The full range and influence of thought are still largely uncharted territory. It’s quite apparent, however, of the need to recognize the kinds of thoughts that are holding sway in our world, whether corrosive or beneficial, thoughts that have the potential to influence lives. And it’s important that we respond appropriately.

When fearful expectations, harmful intentions, or acts of ignorance seize our attention, an appropriate response is to stand firmly with the supremacy and tender, constant care of the source of wisdom and goodness — God. Doing so enables us to become conscious of His presence and universal law in operation, and how that dispels fear and divisiveness, how it provides direction, and how it awakens human thought to the rightness of unselfishness, honesty and compassion. In short, we can discern the influence of Christ, Truth, which has always been present to rightly direct and sustain people’s lives. Our work in this direction, as it relates to specific concerns in the world, can actually impel change for the better, even if the full scope of such change doesn’t appear immediately

Our influence for good expands as we comprehend more of the infinitude and goodness of God, the divine Mind, and of everyone’s inseparability from this Mind. In Science and Health Mrs. Eddy writes, “To understand that Mind is infinite, not bounded by corporeality, not dependent upon the ear and eye for sound or sight nor upon muscles and bones for locomotion, is a step towards the Mind-science by which we discern man’s nature and existence.”

Our prayers for society are also strengthened as we realize that because man’s actual nature is the very expression of the one all-loving Spirit, completely unrelated to mortality, no one can slip away from that original, spiritual perfection and become inescapably fallen. The intelligent and loving Mind does not behold its idea, man, as a lost or weighed-down mortal, separated by time, space, or experience from the harmony of being. Man’s perfection is a God-established fact. “In him [God] we live, and move, and have our being,” St. Paul said.

This demands more of us than merely thinking about another person or situation, crossing our fingers that everything will turn out OK. It involves the mental and spiritual discipline of realizing the power of divinity, the truth of being, by which we can dissolve the misleading, materialistic impressions of life. It means consistently turning our thought to the perfect, spiritual status of man and the universe; acknowledging the goodness and wisdom of God’s government, and denying the claims to validity of whatever would oppose His government.

This is not about ignoring evil. It’s about our realization of the truth of God and man, which is the very thing that can reveal the infinitude of goodness and just the right solution.
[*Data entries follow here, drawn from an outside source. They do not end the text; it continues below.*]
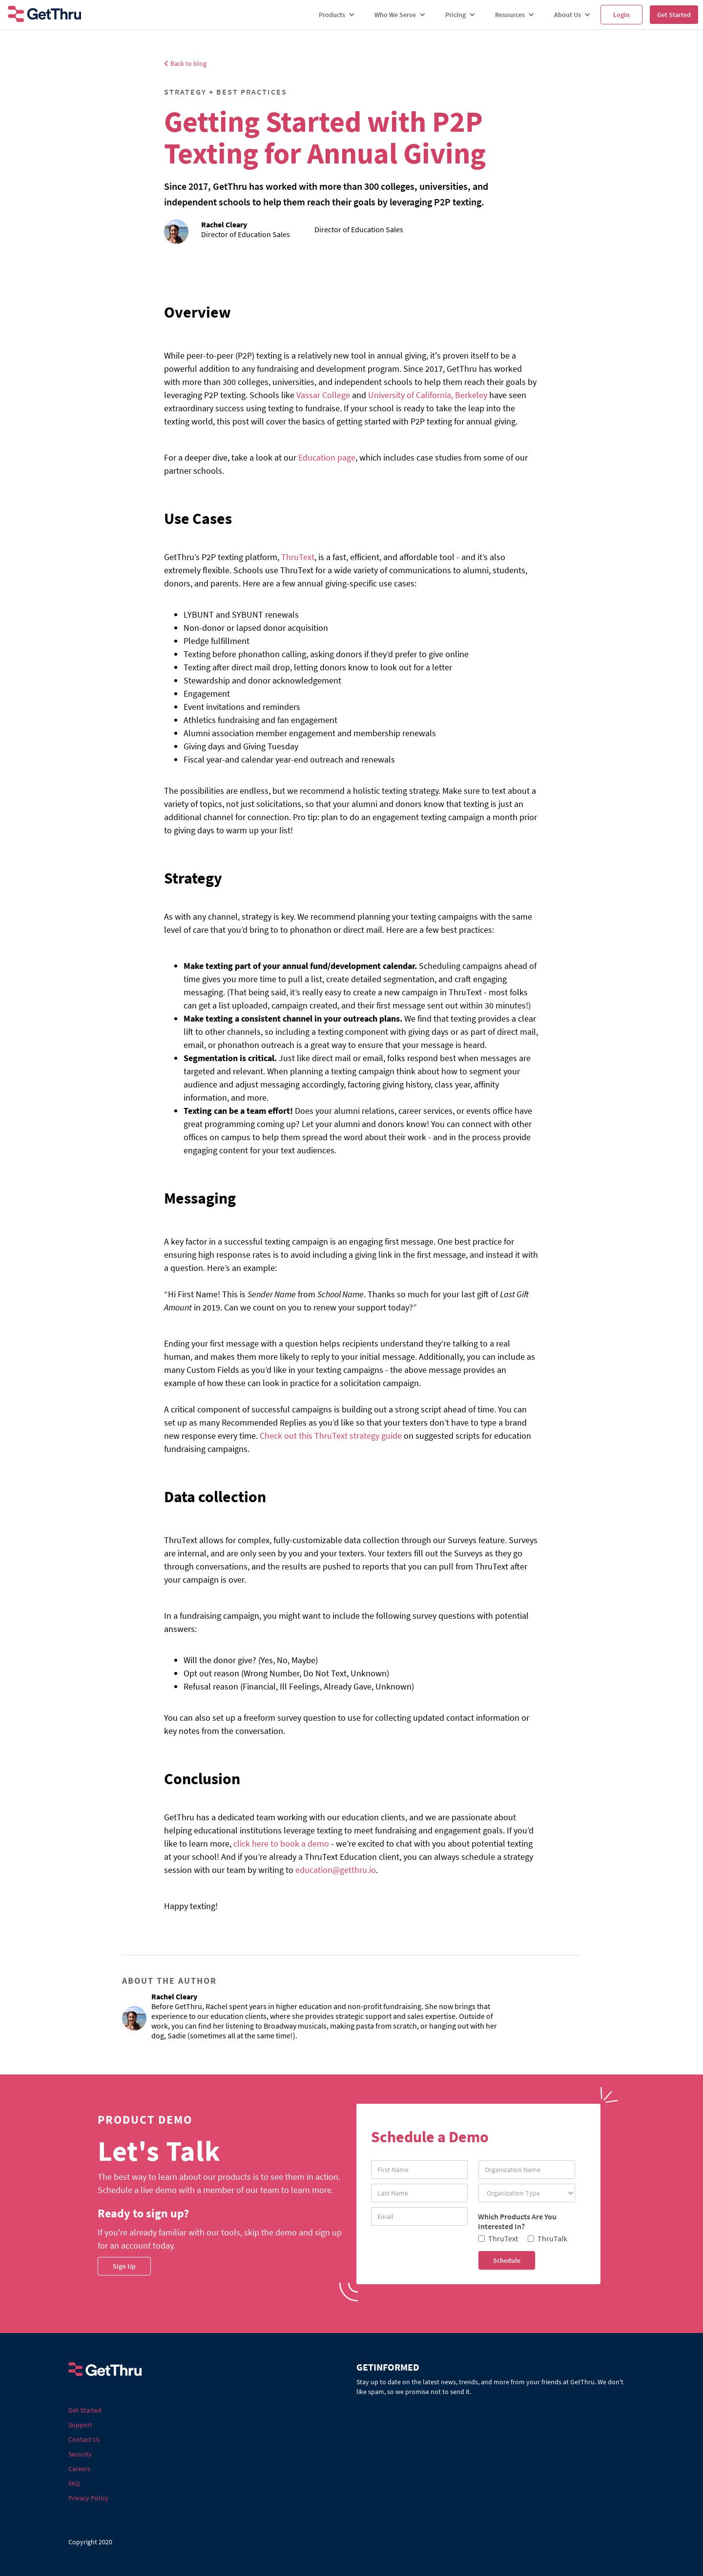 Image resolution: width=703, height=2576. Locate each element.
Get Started (674, 14)
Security (80, 2454)
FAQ (74, 2483)
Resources (510, 14)
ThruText (297, 557)
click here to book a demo (281, 1843)
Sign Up (124, 2266)
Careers (79, 2468)
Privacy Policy (88, 2498)
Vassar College (323, 395)
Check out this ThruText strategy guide (331, 1435)
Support (80, 2424)
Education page (326, 457)
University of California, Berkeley (427, 395)
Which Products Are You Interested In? (517, 2221)
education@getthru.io (335, 1869)
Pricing (455, 14)
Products (332, 14)
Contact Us (84, 2439)
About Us (567, 14)
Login (621, 14)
Prayer can open our thought to spiritual light in the midst of the darkness of personal loss, of moral confusion, of economic uncertainty, of family or regional conflict.

It continues with the deep desire to feel the goodness that the physical senses insist is missing. This can lead to a sense of spiritual strengthening, a greater certainty that what may have seemed unsolvable does have an answer. In this way we are letting in the light. That light—and our lives—starts to shine so that others can see its good effects.

There’s plenty to be done, no doubt. Let’s not waste time thinking of ourselves as plain old humans stuck with no practical way to improve our lives and the course of society. That’s just not true. There’s a wiser choice. We can and should up our game — commit ourselves more than ever to the metaphysical work of bringing to the world what we see it needing—the spiritual, healing light of scientific Christianity.